Re: [PATCH 22/32] vfs: inode cache conversion to hash-bl

From: Dave Chinner
Date: Tue May 16 2023 - 19:15:46 EST


On Tue, May 16, 2023 at 12:17:04PM -0400, Kent Overstreet wrote:
> On Tue, May 16, 2023 at 05:45:19PM +0200, Christian Brauner wrote:
> > On Wed, May 10, 2023 at 02:45:57PM +1000, Dave Chinner wrote:
> > There's a bit of a backlog before I get around to looking at this but
> > it'd be great if we'd have a few reviewers for this change.
>
> It is well tested - it's been in the bcachefs tree for ages with zero
> issues. I'm pulling it out of the bcachefs-prerequisites series though
> since Dave's still got it in his tree, he's got a newer version with
> better commit messages.
>
> It's a significant performance boost on metadata heavy workloads for any
> non-XFS filesystem, we should definitely get it in.

I've got an up to date vfs-scale tree here (6.4-rc1) but I have not
been able to test it effectively right now because my local
performance test server is broken. I'll do what I can on the old
small machine that I have to validate it when I get time, but that
might be a few weeks away....

git://git.kernel.org/pub/scm/linux/kernel/git/dgc/linux-xfs.git vfs-scale

As it is, the inode hash-bl changes have zero impact on XFS because
it has it's own highly scalable lockless, sharded inode cache. So
unless I'm explicitly testing ext4 or btrfs scalability (rare) it's
not getting a lot of scalability exercise. It is being used by the
root filesytsems on all those test VMs, but that's about it...

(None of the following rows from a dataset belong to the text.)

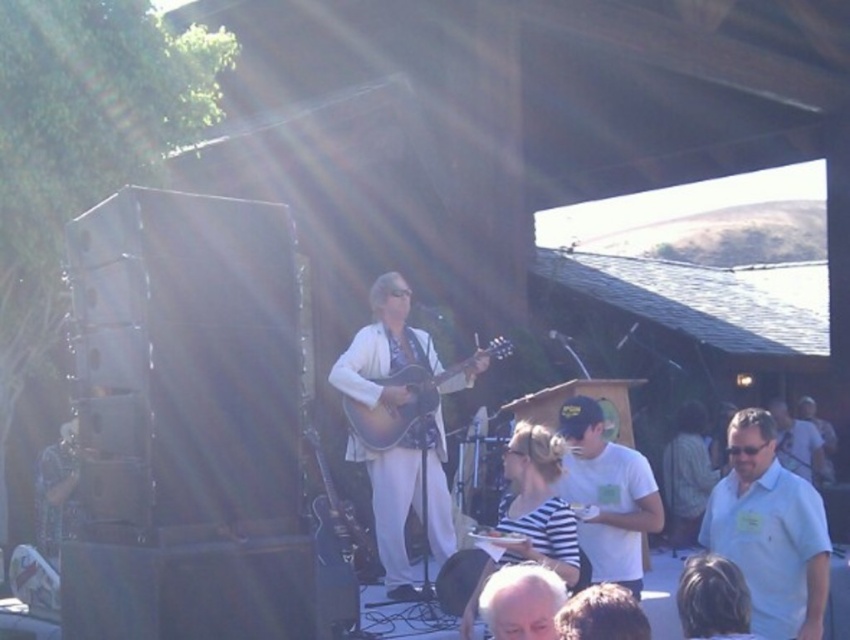 Question: Based on their relative distances, which object is nearer to the matte brown acoustic guitar at center?

Choices:
 (A) white matte hair at lower center
 (B) white shirt at center
 (C) white t-shirt at center

Answer: (C)

Question: Does white t-shirt at center have a larger size compared to glossy black guitar at center?

Choices:
 (A) yes
 (B) no

Answer: (B)

Question: Can you confirm if white shirt at lower right is thinner than matte brown guitar at center?

Choices:
 (A) yes
 (B) no

Answer: (A)

Question: In this image, where is matte brown acoustic guitar at center located relative to white shirt at center?

Choices:
 (A) right
 (B) left

Answer: (B)

Question: Based on their relative distances, which object is farther from the matte brown guitar at center?

Choices:
 (A) white shirt at center
 (B) white matte hair at lower center
 (C) white t-shirt at center
 (D) matte brown acoustic guitar at center

Answer: (A)

Question: Based on their relative distances, which object is farther from the matte brown acoustic guitar at center?

Choices:
 (A) white matte hair at lower center
 (B) white shirt at lower right
 (C) matte brown guitar at center

Answer: (A) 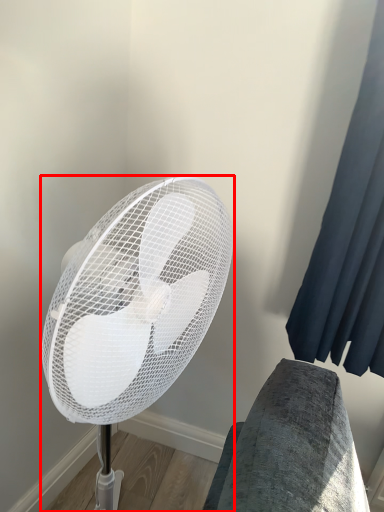 Question: From the image's perspective, where is mechanical fan (annotated by the red box) located relative to curtain?

Choices:
 (A) above
 (B) below

Answer: (B) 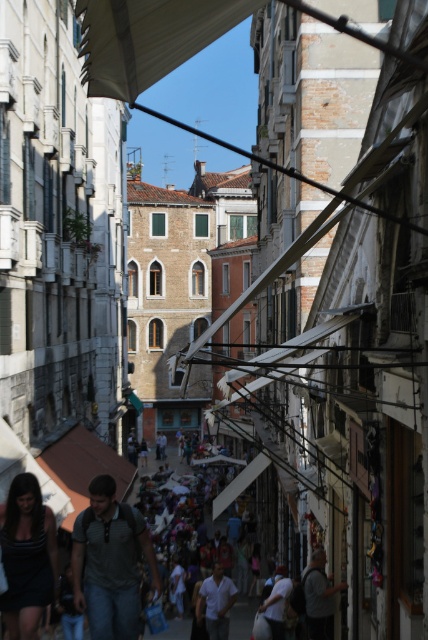 You are a tourist standing on the busy street in the historic European city. You notice two items in the scene described as denim jeans at center and dark gray fabric at lower center. Which item is located higher up in the image?

The denim jeans at center is positioned over dark gray fabric at lower center, so it is higher up in the image.

Based on the photo, you are a tailor observing the denim jeans at center and the dark gray fabric at lower center in the scene. Which item has a larger surface area?

The denim jeans at center has a larger surface area than the dark gray fabric at lower center according to the description.

You are standing on the street and want to locate the white fabric canopy at upper center. According to the coordinates given, where should you look?

The white fabric canopy at upper center is located at coordinates point (148, 38). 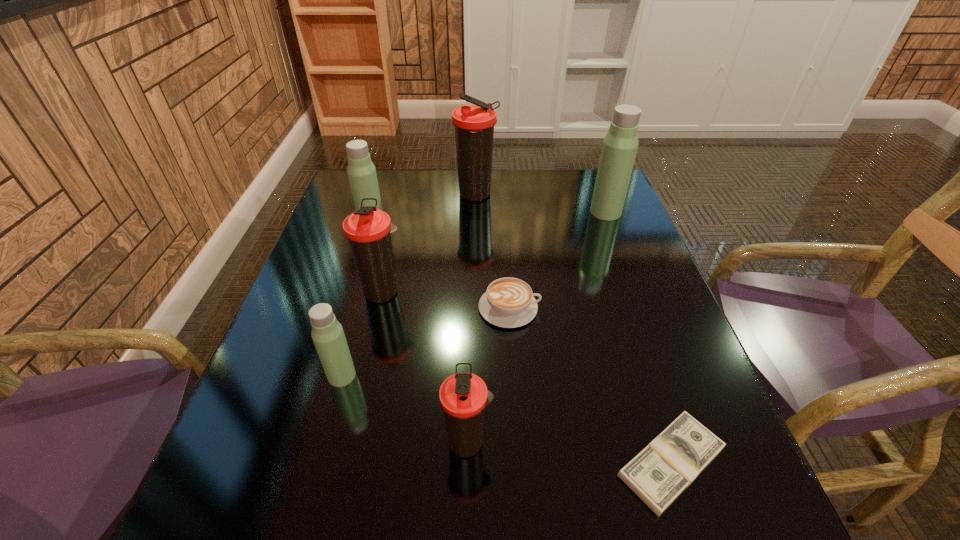 Where is `the seventh closest object to the second biggest light thermos bottle`? This screenshot has height=540, width=960. the seventh closest object to the second biggest light thermos bottle is located at coordinates (660, 472).

Identify which object is the third closest to the shortest object. Please provide its 2D coordinates. Your answer should be formatted as a tuple, i.e. [(x, y)], where the tuple contains the x and y coordinates of a point satisfying the conditions above.

[(328, 336)]

Identify which thermos bottle is the closest to the shortest object. Please provide its 2D coordinates. Your answer should be formatted as a tuple, i.e. [(x, y)], where the tuple contains the x and y coordinates of a point satisfying the conditions above.

[(463, 396)]

Where is `thermos bottle that is the fifth closest to the farthest brown thermos bottle`? thermos bottle that is the fifth closest to the farthest brown thermos bottle is located at coordinates click(463, 396).

Identify which brown thermos bottle is the closest to the cappuccino. Please provide its 2D coordinates. Your answer should be formatted as a tuple, i.e. [(x, y)], where the tuple contains the x and y coordinates of a point satisfying the conditions above.

[(368, 230)]

This screenshot has width=960, height=540. Identify the location of brown thermos bottle identified as the third closest to the second biggest light thermos bottle. (463, 396).

The image size is (960, 540). What are the coordinates of `light thermos bottle that stands as the closest to the third nearest thermos bottle` in the screenshot? It's located at click(x=328, y=336).

Locate which light thermos bottle is the second closest to the biggest light thermos bottle. Please provide its 2D coordinates. Your answer should be formatted as a tuple, i.e. [(x, y)], where the tuple contains the x and y coordinates of a point satisfying the conditions above.

[(328, 336)]

The width and height of the screenshot is (960, 540). I want to click on vacant space that satisfies the following two spatial constraints: 1. on the side of the cappuccino with the handle; 2. on the left side of the dollar, so click(520, 463).

This screenshot has width=960, height=540. Find the location of `vacant region that satisfies the following two spatial constraints: 1. on the front side of the second biggest light thermos bottle; 2. on the right side of the nearest thermos bottle`. vacant region that satisfies the following two spatial constraints: 1. on the front side of the second biggest light thermos bottle; 2. on the right side of the nearest thermos bottle is located at coordinates pyautogui.click(x=304, y=442). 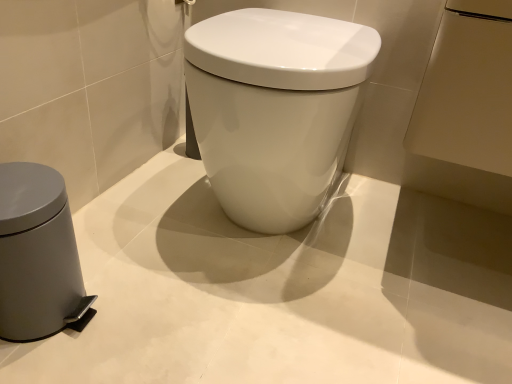 Question: From a real-world perspective, relative to white glossy toilet at center, is gray matte waste container at left vertically above or below?

Choices:
 (A) above
 (B) below

Answer: (B)

Question: Visually, is gray matte waste container at left positioned to the left or to the right of white glossy toilet at center?

Choices:
 (A) left
 (B) right

Answer: (A)

Question: Based on their relative distances, which object is farther from the white glossy toilet at center?

Choices:
 (A) metallic silver towel bar at upper center
 (B) gray matte waste container at left

Answer: (B)

Question: Estimate the real-world distances between objects in this image. Which object is closer to the metallic silver towel bar at upper center?

Choices:
 (A) white glossy toilet at center
 (B) gray matte waste container at left

Answer: (A) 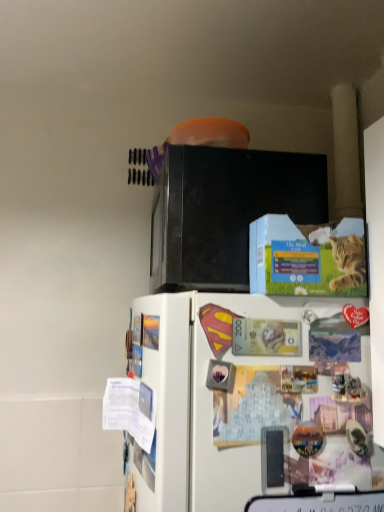 Question: Is black matte microwave oven at upper center situated inside white matte refrigerator at lower center or outside?

Choices:
 (A) inside
 (B) outside

Answer: (B)

Question: Is black matte microwave oven at upper center in front of or behind white matte refrigerator at lower center in the image?

Choices:
 (A) front
 (B) behind

Answer: (B)

Question: Estimate the real-world distances between objects in this image. Which object is closer to the white matte refrigerator at lower center?

Choices:
 (A) black matte microwave oven at upper center
 (B) blue cardboard box at upper center

Answer: (B)

Question: Which of these objects is positioned farthest from the black matte microwave oven at upper center?

Choices:
 (A) blue cardboard box at upper center
 (B) white matte refrigerator at lower center

Answer: (B) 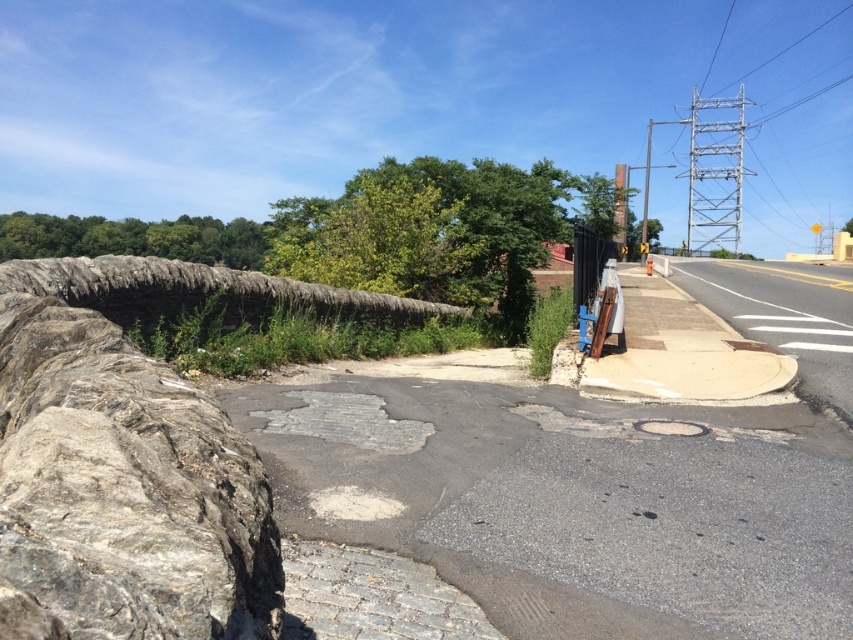 Which is below, gray rough stone at left or metallic gray pole at upper right?

Positioned lower is gray rough stone at left.

Which is behind, point (165, 516) or point (648, 180)?

The point (648, 180) is more distant.

Is point (76, 317) in front of point (647, 173)?

Yes, it is in front of point (647, 173).

Where is `gray rough stone at left`? This screenshot has height=640, width=853. gray rough stone at left is located at coordinates (122, 492). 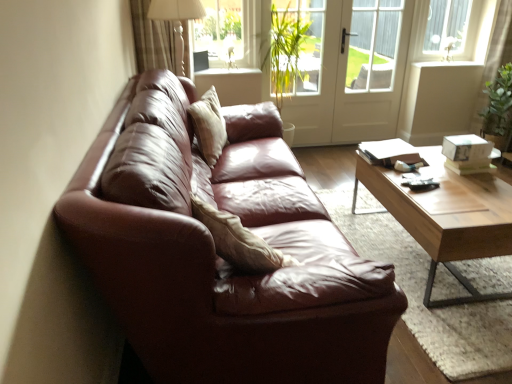 Question: Is matte white table lamp at upper center oriented towards transparent glass window at upper center?

Choices:
 (A) yes
 (B) no

Answer: (B)

Question: Can you confirm if matte white table lamp at upper center is smaller than transparent glass window at upper center?

Choices:
 (A) no
 (B) yes

Answer: (A)

Question: Is the depth of matte white table lamp at upper center greater than that of transparent glass window at upper center?

Choices:
 (A) yes
 (B) no

Answer: (B)

Question: Could transparent glass window at upper center be considered to be inside matte white table lamp at upper center?

Choices:
 (A) yes
 (B) no

Answer: (B)

Question: Is matte white table lamp at upper center positioned in front of transparent glass window at upper center?

Choices:
 (A) no
 (B) yes

Answer: (B)

Question: Does matte white table lamp at upper center appear on the left side of transparent glass window at upper center?

Choices:
 (A) no
 (B) yes

Answer: (B)

Question: Does transparent glass window at upper center have a greater height compared to light brown wooden coffee table at center?

Choices:
 (A) no
 (B) yes

Answer: (B)

Question: Is transparent glass window at upper center looking in the opposite direction of light brown wooden coffee table at center?

Choices:
 (A) no
 (B) yes

Answer: (A)

Question: Is the depth of transparent glass window at upper center less than that of light brown wooden coffee table at center?

Choices:
 (A) yes
 (B) no

Answer: (B)

Question: From a real-world perspective, is transparent glass window at upper center beneath light brown wooden coffee table at center?

Choices:
 (A) no
 (B) yes

Answer: (A)

Question: Does transparent glass window at upper center have a smaller size compared to light brown wooden coffee table at center?

Choices:
 (A) no
 (B) yes

Answer: (B)

Question: Considering the relative sizes of transparent glass window at upper center and light brown wooden coffee table at center in the image provided, is transparent glass window at upper center shorter than light brown wooden coffee table at center?

Choices:
 (A) yes
 (B) no

Answer: (B)

Question: Is green leafy plant at center taller than light brown wooden coffee table at center?

Choices:
 (A) no
 (B) yes

Answer: (B) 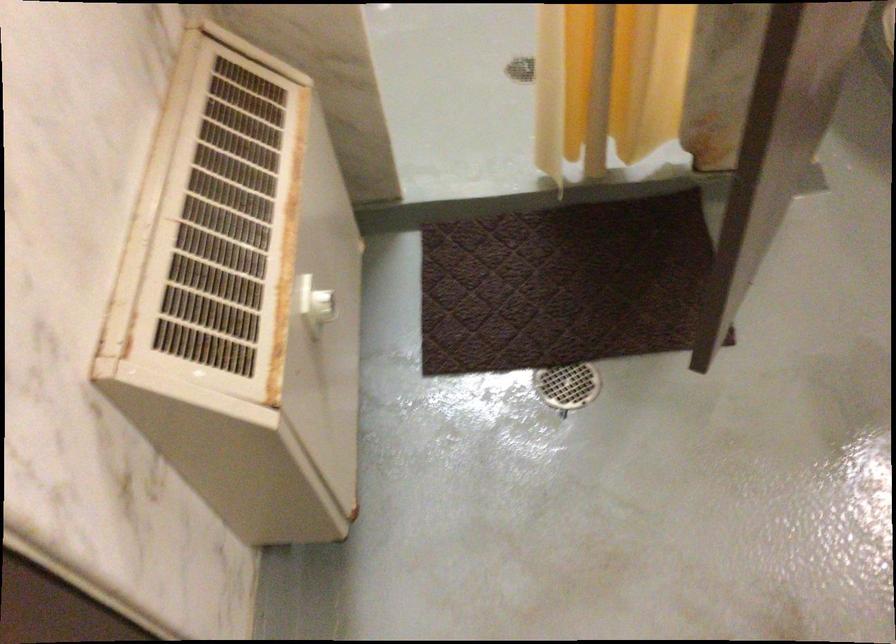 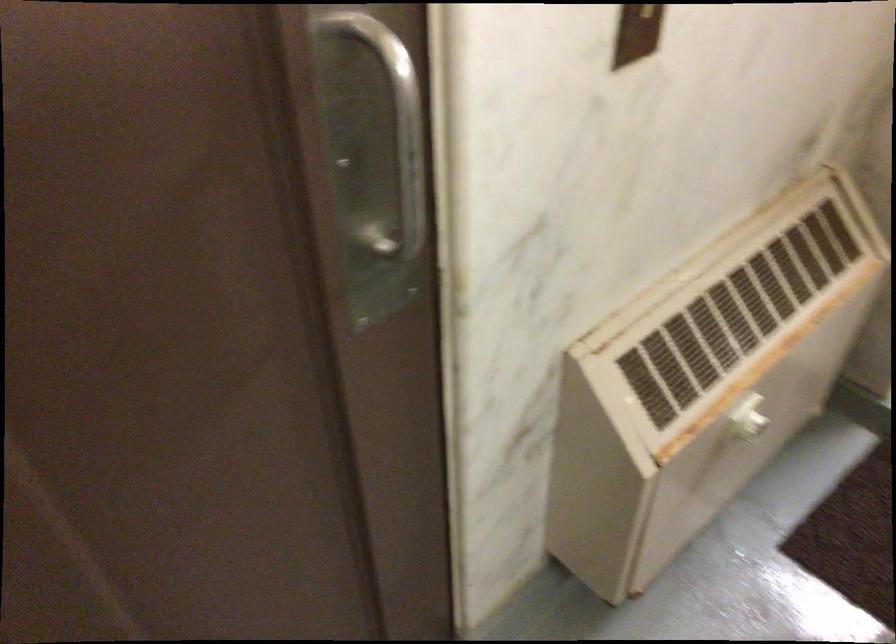 The point at (x=321, y=305) is marked in the first image. Where is the corresponding point in the second image?

(746, 418) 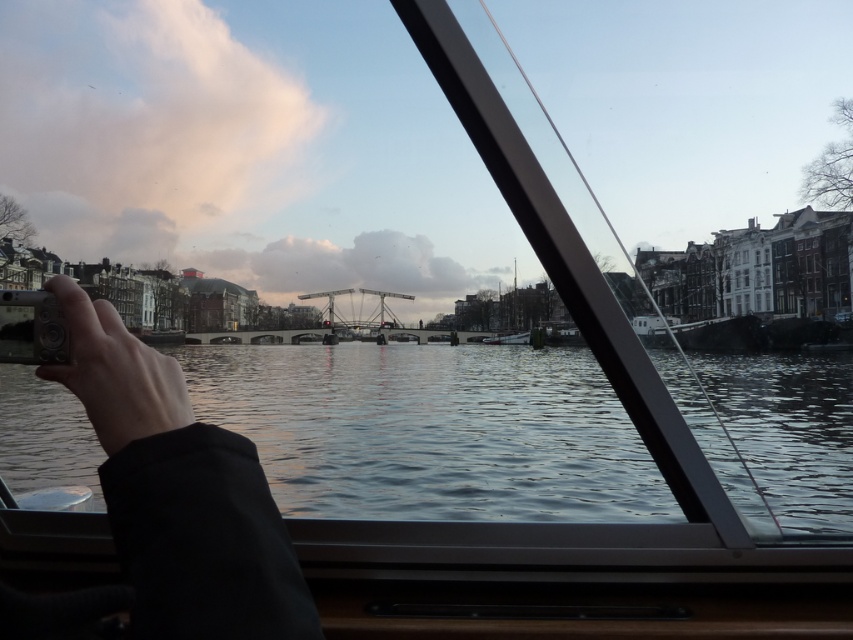 You are on a boat and want to take a photo of the glossy water at center. The metallic silver camera at lower left is in your hand. Can you hold the camera higher than the water to get a better angle?

The glossy water at center is much taller than the metallic silver camera at lower left. Since the water is taller, you can lift the camera higher to capture the scene from above.

You are a photographer trying to position your two cameras on the boat window ledge. You have a metallic silver camera at lower left and a matte black camera at lower left. Based on the scene, which camera is on the right side when viewed from the boat?

The metallic silver camera at lower left is positioned on the right side of the matte black camera at lower left.

In the scene shown: You are inside a boat and looking through the window. There is a point marked at coordinates (431,429). Based on the scene description, what does this point most likely represent?

The point at coordinates (431,429) most likely represents glossy water at center as described in the scene. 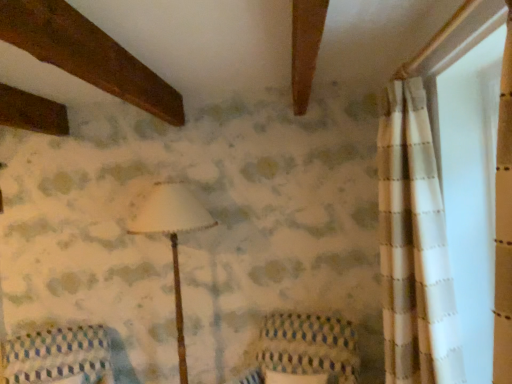 Question: From the image's perspective, would you say patterned fabric cushion at lower left is shown under white matte lampshade at center?

Choices:
 (A) no
 (B) yes

Answer: (B)

Question: Can you confirm if patterned fabric cushion at lower left is positioned to the left of white matte lampshade at center?

Choices:
 (A) yes
 (B) no

Answer: (A)

Question: From a real-world perspective, is patterned fabric cushion at lower left physically below white matte lampshade at center?

Choices:
 (A) no
 (B) yes

Answer: (B)

Question: Considering the relative sizes of patterned fabric cushion at lower left and white matte lampshade at center in the image provided, is patterned fabric cushion at lower left wider than white matte lampshade at center?

Choices:
 (A) no
 (B) yes

Answer: (B)

Question: Considering the relative sizes of patterned fabric cushion at lower left and white matte lampshade at center in the image provided, is patterned fabric cushion at lower left bigger than white matte lampshade at center?

Choices:
 (A) no
 (B) yes

Answer: (A)

Question: From the image's perspective, is white matte lampshade at center located above or below patterned fabric cushion at lower left?

Choices:
 (A) below
 (B) above

Answer: (B)

Question: Is point (169, 182) positioned closer to the camera than point (26, 349)?

Choices:
 (A) closer
 (B) farther

Answer: (B)

Question: Would you say white matte lampshade at center is to the left or to the right of patterned fabric cushion at lower left in the picture?

Choices:
 (A) right
 (B) left

Answer: (A)

Question: From a real-world perspective, relative to patterned fabric cushion at lower left, is white matte lampshade at center vertically above or below?

Choices:
 (A) above
 (B) below

Answer: (A)

Question: Considering the positions of patterned fabric cushion at lower left and knitted fabric armchair at center in the image, is patterned fabric cushion at lower left taller or shorter than knitted fabric armchair at center?

Choices:
 (A) short
 (B) tall

Answer: (A)

Question: From a real-world perspective, is patterned fabric cushion at lower left physically located above or below knitted fabric armchair at center?

Choices:
 (A) above
 (B) below

Answer: (A)

Question: In terms of width, does patterned fabric cushion at lower left look wider or thinner when compared to knitted fabric armchair at center?

Choices:
 (A) thin
 (B) wide

Answer: (B)

Question: In the image, is patterned fabric cushion at lower left on the left side or the right side of knitted fabric armchair at center?

Choices:
 (A) right
 (B) left

Answer: (B)

Question: From a real-world perspective, is knitted fabric armchair at center physically located above or below patterned fabric cushion at lower left?

Choices:
 (A) above
 (B) below

Answer: (B)

Question: From the image's perspective, relative to patterned fabric cushion at lower left, is knitted fabric armchair at center above or below?

Choices:
 (A) above
 (B) below

Answer: (A) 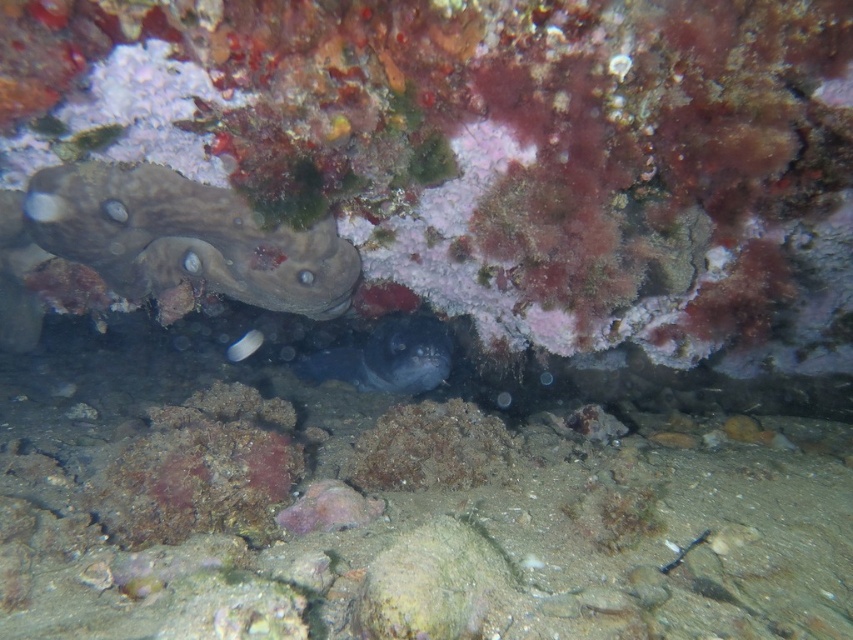 You are a scuba diver who wants to take a photo of the dark fish in the crevice. You have a camera with a 4.5 feet reach. Can you reach the smooth gray rock at left to stabilize yourself while taking the photo?

The smooth gray rock at left is 5.29 feet away from viewer, which is farther than the camera reach of 4.5 feet. Therefore, you cannot reach the smooth gray rock at left to stabilize yourself.

You are a marine biologist observing this underwater scene. You need to determine which object is wider between the smooth gray rock at left and the smooth dark gray fish at center. Which one is wider?

The smooth dark gray fish at center is wider than the smooth gray rock at left.

You are a marine biologist observing this underwater scene. You notice the smooth gray rock at left and the smooth dark gray fish at center. Which object is closer to you, the observer?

That said, my vfs-scale tree also has Waiman Long's old dlist code
(per cpu linked list) which converts the sb inode list and removes
the global lock there. This does make a huge impact for XFS - the
current code limits inode cache cycling to about 600,000 inodes/sec
on >=16p machines. With dlists, however:

| 5.17.0 on a XFS filesystem with 50 million inodes in it on a 32p
| machine with a 1.6MIOPS/6.5GB/s block device.
|
| Fully concurrent full filesystem bulkstat:
|
| wall time sys time IOPS BW rate
| unpatched: 1m56.035s 56m12.234s 8k 200MB/s 0.4M/s
| patched: 0m15.710s 3m45.164s 70k 1.9GB/s 3.4M/s
|
| Unpatched flat kernel profile:
|
| 81.97% [kernel] [k] __pv_queued_spin_lock_slowpath
| 1.84% [kernel] [k] do_raw_spin_lock
| 1.33% [kernel] [k] __raw_callee_save___pv_queued_spin_unlock
| 0.50% [kernel] [k] memset_erms
| 0.42% [kernel] [k] do_raw_spin_unlock
| 0.42% [kernel] [k] xfs_perag_get
| 0.40% [kernel] [k] xfs_buf_find
| 0.39% [kernel] [k] __raw_spin_lock_init
|
| Patched flat kernel profile:
|
| 10.90% [kernel] [k] do_raw_spin_lock
| 7.21% [kernel] [k] __raw_callee_save___pv_queued_spin_unlock
| 3.16% [kernel] [k] xfs_buf_find
| 3.06% [kernel] [k] rcu_segcblist_enqueue
| 2.73% [kernel] [k] memset_erms
| 2.31% [kernel] [k] __pv_queued_spin_lock_slowpath
| 2.15% [kernel] [k] __raw_spin_lock_init
| 2.15% [kernel] [k] do_raw_spin_unlock
| 2.12% [kernel] [k] xfs_perag_get
| 1.93% [kernel] [k] xfs_btree_lookup

Cheers,

Dave.
--
Dave Chinner
david@xxxxxxxxxxxxx